LISTED RECORDS:
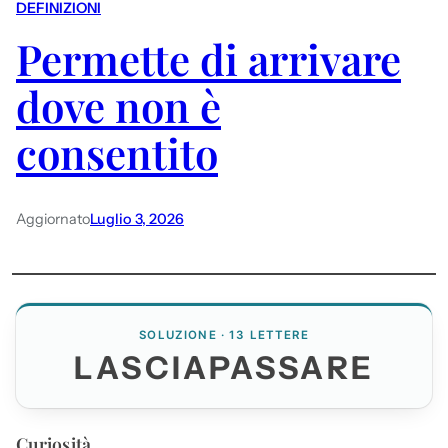
DEFINIZIONI
Permette di arrivare
dove non è
consentito
Aggiornato
Luglio 3, 2026
SOLUZIONE · 13 LETTERE
LASCIAPASSARE
Curiosità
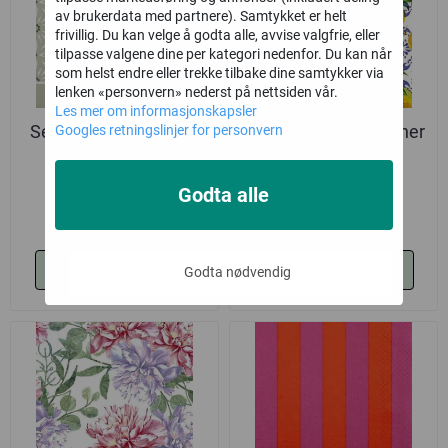
av brukerdata med partnere). Samtykket er helt
frivillig. Du kan velge å godta alle, avvise valgfrie, eller
tilpasse valgene dine per kategori nedenfor. Du kan når
som helst endre eller trekke tilbake dine samtykker via
lenken «personvern» nederst på nettsiden vår.
Les mer om informasjonskapsler
Servietter, Le Brienne
Servietter, Sitrusgrener
Googles retningslinjer for personvern
oliven, vanlig
på fliser, vanlig
37,-
37,-
Godta alle
Kjøp
Kjøp
Godta nødvendig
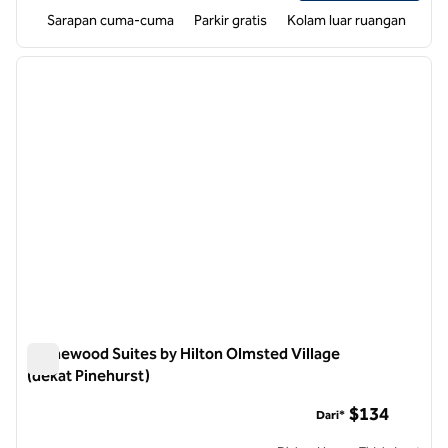
Sarapan cuma-cuma
Parkir gratis
Kolam luar ruangan
1
/
12
gambar sebelumnya
gambar
1 dari 12
Homewood Suites by Hilton Olmsted Village
(dekat Pinehurst)
Homewood Suites by Hilton Olmsted Village (dekat Pinehurs
$134
Dari*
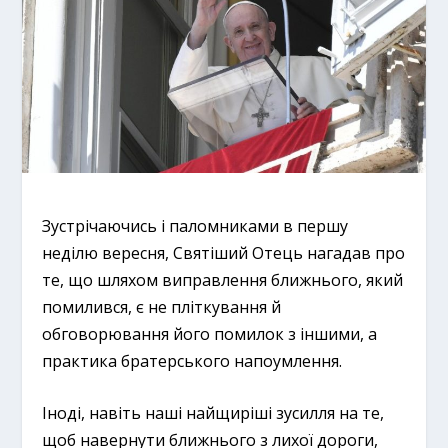
Зустрічаючись і паломниками в першу
неділю вересня, Святіший Отець нагадав про
те, що шляхом виправлення ближнього, який
помилився, є не пліткування й
обговорювання його помилок з іншими, а
практика братерського напоумлення.
Іноді, навіть наші найщиріші зусилля на те,
щоб навернути ближнього з лихої дороги,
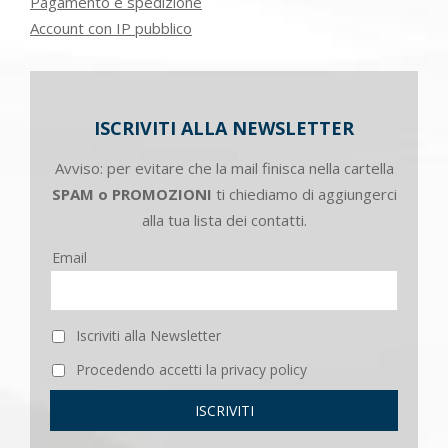
Pagamento e spedizione
Account con IP pubblico
ISCRIVITI ALLA NEWSLETTER
Avviso: per evitare che la mail finisca nella cartella
SPAM o PROMOZIONI
ti chiediamo di aggiungerci
alla tua lista dei contatti.
Email
Iscriviti alla Newsletter
Procedendo accetti la privacy policy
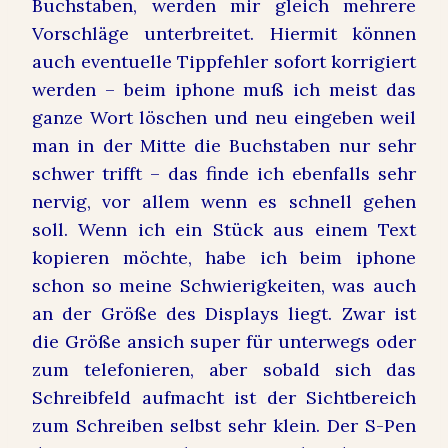
Buchstaben, werden mir gleich mehrere
Vorschläge unterbreitet. Hiermit können
auch eventuelle Tippfehler sofort korrigiert
werden – beim iphone muß ich meist das
ganze Wort löschen und neu eingeben weil
man in der Mitte die Buchstaben nur sehr
schwer trifft – das finde ich ebenfalls sehr
nervig, vor allem wenn es schnell gehen
soll. Wenn ich ein Stück aus einem Text
kopieren möchte, habe ich beim iphone
schon so meine Schwierigkeiten, was auch
an der Größe des Displays liegt. Zwar ist
die Größe ansich super für unterwegs oder
zum telefonieren, aber sobald sich das
Schreibfeld aufmacht ist der Sichtbereich
zum Schreiben selbst sehr klein. Der S-Pen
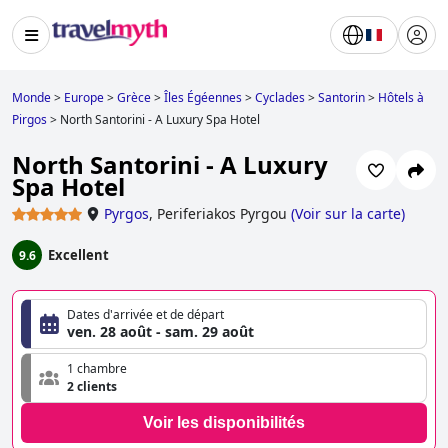
Monde
>
Europe
>
Grèce
>
Îles Égéennes
>
Cyclades
>
Santorin
>
Hôtels à
Pirgos
>
North Santorini - A Luxury Spa Hotel
North Santorini - A Luxury
Spa Hotel
Pyrgos
,
Periferiakos Pyrgou
(
Voir sur la carte
)
Excellent
9.6
Dates d'arrivée et de départ
ven. 28 août - sam. 29 août
1 chambre
2 clients
Voir les disponibilités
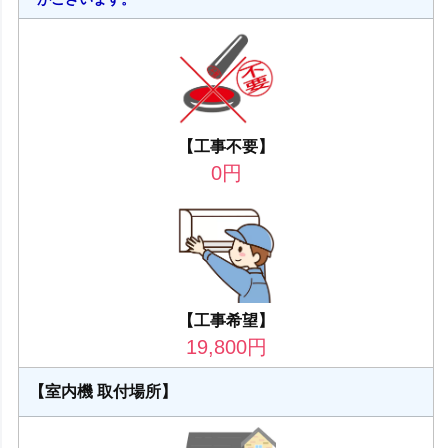
【工事不要】
0
円
【工事希望】
19,800
円
【室内機 取付場所】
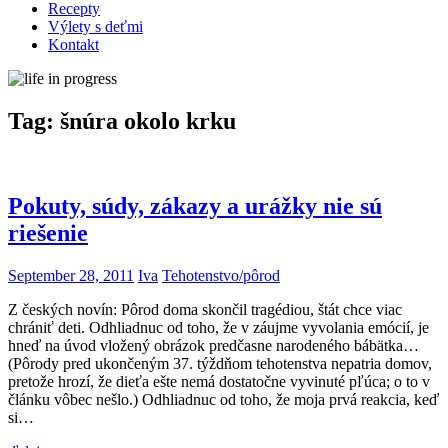
Recepty
Výlety s deťmi
Kontakt
Tag:
šnúra okolo krku
Pokuty, súdy, zákazy a urážky nie sú
riešenie
September 28, 2011
Iva
Tehotenstvo/pôrod
Z českých novín: Pôrod doma skončil tragédiou, štát chce viac
chrániť deti. Odhliadnuc od toho, že v záujme vyvolania emócií, je
hneď na úvod vložený obrázok predčasne narodeného bábätka…
(Pôrody pred ukončeným 37. týždňom tehotenstva nepatria domov,
pretože hrozí, že dieťa ešte nemá dostatočne vyvinuté pľúca; o to v
článku vôbec nešlo.) Odhliadnuc od toho, že moja prvá reakcia, keď
si…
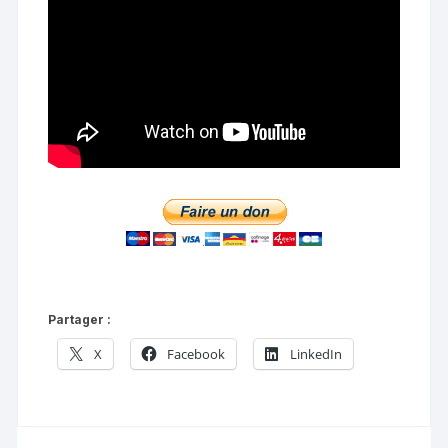
Partager :
X
Facebook
LinkedIn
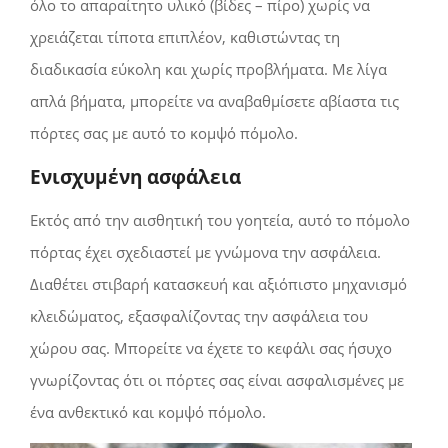
όλο το απαραίτητο υλικό (βίδες – πίρο) χωρίς να
χρειάζεται τίποτα επιπλέον, καθιστώντας τη
διαδικασία εύκολη και χωρίς προβλήματα. Με λίγα
απλά βήματα, μπορείτε να αναβαθμίσετε αβίαστα τις
πόρτες σας με αυτό το κομψό πόμολο.
Ενισχυμένη ασφάλεια
Εκτός από την αισθητική του γοητεία, αυτό το πόμολο
πόρτας έχει σχεδιαστεί με γνώμονα την ασφάλεια.
Διαθέτει στιβαρή κατασκευή και αξιόπιστο μηχανισμό
κλειδώματος, εξασφαλίζοντας την ασφάλεια του
χώρου σας. Μπορείτε να έχετε το κεφάλι σας ήσυχο
γνωρίζοντας ότι οι πόρτες σας είναι ασφαλισμένες με
ένα ανθεκτικό και κομψό πόμολο.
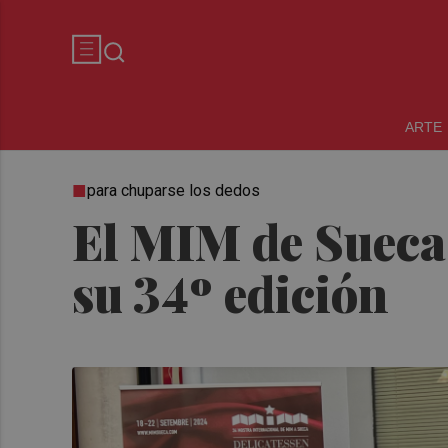
ARTE
para chuparse los dedos
El MIM de Sueca 
su 34º edición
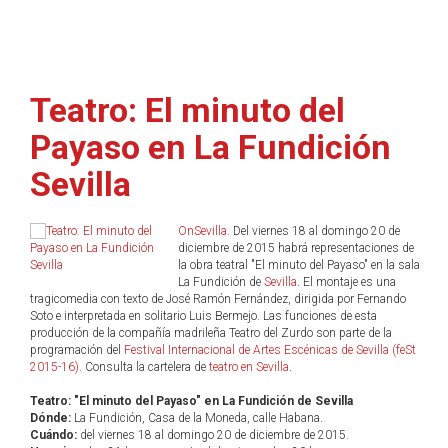
Teatro: El minuto del
Payaso en La Fundición
Sevilla
OnSevilla
. Del viernes 18 al domingo 20 de
diciembre de 2015 habrá representaciones de
la obra teatral "El minuto del Payaso" en la sala
La Fundición de
Sevilla
. El montaje es una
tragicomedia con texto de José Ramón Fernández, dirigida por Fernando
Soto e interpretada en solitario Luis Bermejo. Las funciones de esta
producción de la compañía madrileña Teatro del Zurdo son parte de la
programación del
Festival Internacional de Artes Escénicas de Sevilla (feSt
2015-16)
. Consulta la cartelera de
teatro en Sevilla
.
Teatro: "El minuto del Payaso" en La Fundición de Sevilla
Dónde:
La Fundición, Casa de la Moneda, calle Habana.
Cuándo:
del viernes 18 al domingo 20 de diciembre de 2015.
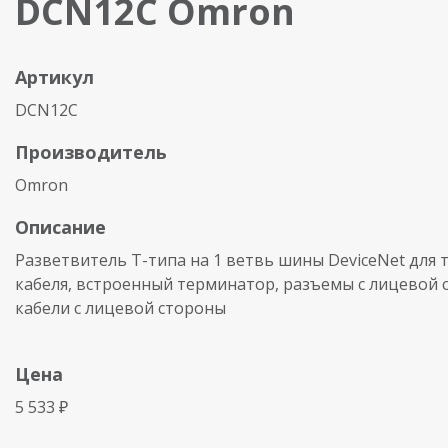
DCN12C Omron
Артикул
DCN12C
Производитель
Omron
Описание
Разветвитель T-типа на 1 ветвь шины DeviceNet для 
кабеля, встроенный терминатор, разъемы с лицевой 
кабели с лицевой стороны
Цена
5 533 ₽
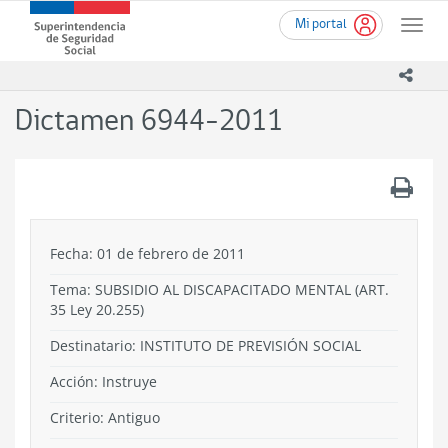
Ir
Superintendencia
Mi portal
al
Toggle
de
contenido
naviga
Seguridad
principal
icono
Social
(SUSESO)
Dictamen 6944-2011
-
Gobierno
de
.
Chile
Fecha: 01 de febrero de 2011
Tema:
SUBSIDIO AL DISCAPACITADO MENTAL (ART.
35 Ley 20.255)
Destinatario: INSTITUTO DE PREVISIÓN SOCIAL
Acción:
Instruye
Criterio:
Antiguo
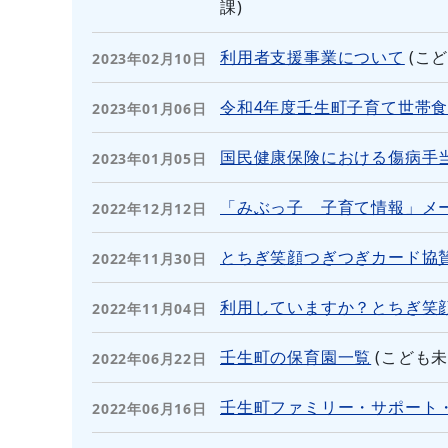
課
)
利用者支援事業について
(
こ
2023年02月10日
令和4年度壬生町子育て世帯
2023年01月06日
国民健康保険における傷病手
2023年01月05日
「みぶっ子 子育て情報」メ
2022年12月12日
とちぎ笑顔つぎつぎカード協
2022年11月30日
利用していますか？とちぎ笑
2022年11月04日
壬生町の保育園一覧
(
こども
2022年06月22日
壬生町ファミリー・サポート
2022年06月16日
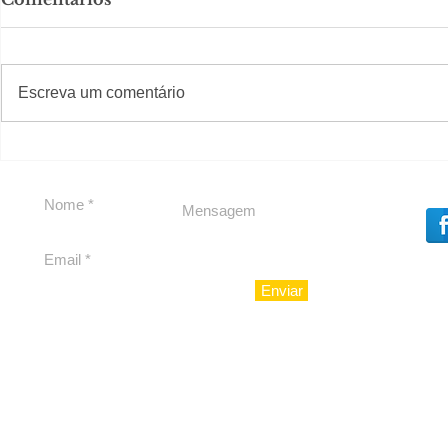
#S
#Sugestões
Escreva um comentário
Agenda pe
Política by Adiberto de
Souza
Enviar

THE TASK:
Set down the entries again without change. Leave the pictures out.

TASK RESPONSE:
DEFINIZIONI
Permette di arrivare
dove non è
consentito
Aggiornato
Luglio 3, 2026
SOLUZIONE · 13 LETTERE
LASCIAPASSARE
Curiosità
av brukerdata med partnere). Samtykket er helt
frivillig. Du kan velge å godta alle, avvise valgfrie, eller
tilpasse valgene dine per kategori nedenfor. Du kan når
som helst endre eller trekke tilbake dine samtykker via
lenken «personvern» nederst på nettsiden vår.
Les mer om informasjonskapsler
Servietter, Le Brienne
Servietter, Sitrusgrener
Googles retningslinjer for personvern
oliven, vanlig
på fliser, vanlig
37,-
37,-
Godta alle
Kjøp
Kjøp
Godta nødvendig
Sarapan cuma-cuma
Parkir gratis
Kolam luar ruangan
1
/
12
gambar sebelumnya
gambar
1 dari 12
Homewood Suites by Hilton Olmsted Village
(dekat Pinehurst)
Homewood Suites by Hilton Olmsted Village (dekat Pinehurs
$134
Dari*
Зустрічаючись і паломниками в першу
неділю вересня, Святіший Отець нагадав про
те, що шляхом виправлення ближнього, який
помилився, є не пліткування й
обговорювання його помилок з іншими, а
практика братерського напоумлення.
Іноді, навіть наші найщиріші зусилля на те,
щоб навернути ближнього з лихої дороги,
Pagamento e spedizione
Account con IP pubblico
ISCRIVITI ALLA NEWSLETTER
Avviso: per evitare che la mail finisca nella cartella
SPAM o PROMOZIONI
ti chiediamo di aggiungerci
alla tua lista dei contatti.
Email
Iscriviti alla Newsletter
Procedendo accetti la privacy policy
Buchstaben, werden mir gleich mehrere
Vorschläge unterbreitet. Hiermit können
auch eventuelle Tippfehler sofort korrigiert
werden – beim iphone muß ich meist das
ganze Wort löschen und neu eingeben weil
man in der Mitte die Buchstaben nur sehr
schwer trifft – das finde ich ebenfalls sehr
nervig, vor allem wenn es schnell gehen
soll. Wenn ich ein Stück aus einem Text
kopieren möchte, habe ich beim iphone
schon so meine Schwierigkeiten, was auch
an der Größe des Displays liegt. Zwar ist
die Größe ansich super für unterwegs oder
zum telefonieren, aber sobald sich das
Schreibfeld aufmacht ist der Sichtbereich
zum Schreiben selbst sehr klein. Der S-Pen
Monde
>
Europe
>
Grèce
>
Îles Égéennes
>
Cyclades
>
Santorin
>
Hôtels à
Pirgos
>
North Santorini - A Luxury Spa Hotel
North Santorini - A Luxury
Spa Hotel
Pyrgos
,
Periferiakos Pyrgou
(
Voir sur la carte
)
Excellent
9.6
Dates d'arrivée et de départ
ven. 28 août - sam. 29 août
1 chambre
2 clients
Voir les disponibilités
【工事不要】
0
円
【工事希望】
19,800
円
【室内機 取付場所】
Recepty
Výlety s deťmi
Kontakt
Tag:
šnúra okolo krku
Pokuty, súdy, zákazy a urážky nie sú
riešenie
September 28, 2011
Iva
Tehotenstvo/pôrod
Z českých novín: Pôrod doma skončil tragédiou, štát chce viac
chrániť deti. Odhliadnuc od toho, že v záujme vyvolania emócií, je
hneď na úvod vložený obrázok predčasne narodeného bábätka…
(Pôrody pred ukončeným 37. týždňom tehotenstva nepatria domov,
pretože hrozí, že dieťa ešte nemá dostatočne vyvinuté pľúca; o to v
článku vôbec nešlo.) Odhliadnuc od toho, že moja prvá reakcia, keď
si…
Partager :
X
Facebook
LinkedIn
όλο το απαραίτητο υλικό (βίδες – πίρο) χωρίς να
χρειάζεται τίποτα επιπλέον, καθιστώντας τη
διαδικασία εύκολη και χωρίς προβλήματα. Με λίγα
απλά βήματα, μπορείτε να αναβαθμίσετε αβίαστα τις
πόρτες σας με αυτό το κομψό πόμολο.
Ενισχυμένη ασφάλεια
Εκτός από την αισθητική του γοητεία, αυτό το πόμολο
πόρτας έχει σχεδιαστεί με γνώμονα την ασφάλεια.
Διαθέτει στιβαρή κατασκευή και αξιόπιστο μηχανισμό
κλειδώματος, εξασφαλίζοντας την ασφάλεια του
χώρου σας. Μπορείτε να έχετε το κεφάλι σας ήσυχο
γνωρίζοντας ότι οι πόρτες σας είναι ασφαλισμένες με
ένα ανθεκτικό και κομψό πόμολο.
ARTE
para chuparse los dedos
El MIM de Sueca 
su 34º edición
Teatro: El minuto del
Payaso en La Fundición
Sevilla
OnSevilla
. Del viernes 18 al domingo 20 de
diciembre de 2015 habrá representaciones de
la obra teatral "El minuto del Payaso" en la sala
La Fundición de
Sevilla
. El montaje es una
tragicomedia con texto de José Ramón Fernández, dirigida por Fernando
Soto e interpretada en solitario Luis Bermejo. Las funciones de esta
producción de la compañía madrileña Teatro del Zurdo son parte de la
programación del
Festival Internacional de Artes Escénicas de Sevilla (feSt
2015-16)
. Consulta la cartelera de
teatro en Sevilla
.
Teatro: "El minuto del Payaso" en La Fundición de Sevilla
Dónde:
La Fundición, Casa de la Moneda, calle Habana.
Cuándo:
del viernes 18 al domingo 20 de diciembre de 2015.
DCN12C Omron
Артикул
DCN12C
Производитель
Omron
Описание
Разветвитель T-типа на 1 ветвь шины DeviceNet для 
кабеля, встроенный терминатор, разъемы с лицевой 
кабели с лицевой стороны
Цена
5 533 ₽
Ir
Superintendencia
Mi portal
al
Toggle
de
contenido
naviga
Seguridad
principal
icono
Social
(SUSESO)
Dictamen 6944-2011
-
Gobierno
de
.
Chile
Fecha: 01 de febrero de 2011
Tema:
SUBSIDIO AL DISCAPACITADO MENTAL (ART.
35 Ley 20.255)
Destinatario: INSTITUTO DE PREVISIÓN SOCIAL
Acción:
Instruye
Criterio:
Antiguo
課
)
利用者支援事業について
(
こ
2023年02月10日
令和4年度壬生町子育て世帯
2023年01月06日
国民健康保険における傷病手
2023年01月05日
「みぶっ子 子育て情報」メ
2022年12月12日
とちぎ笑顔つぎつぎカード協
2022年11月30日
利用していますか？とちぎ笑
2022年11月04日
壬生町の保育園一覧
(
こども
2022年06月22日
壬生町ファミリー・サポート
2022年06月16日
#S
#Sugestões
Escreva um comentário
Agenda pe
Política by Adiberto de
Souza
Enviar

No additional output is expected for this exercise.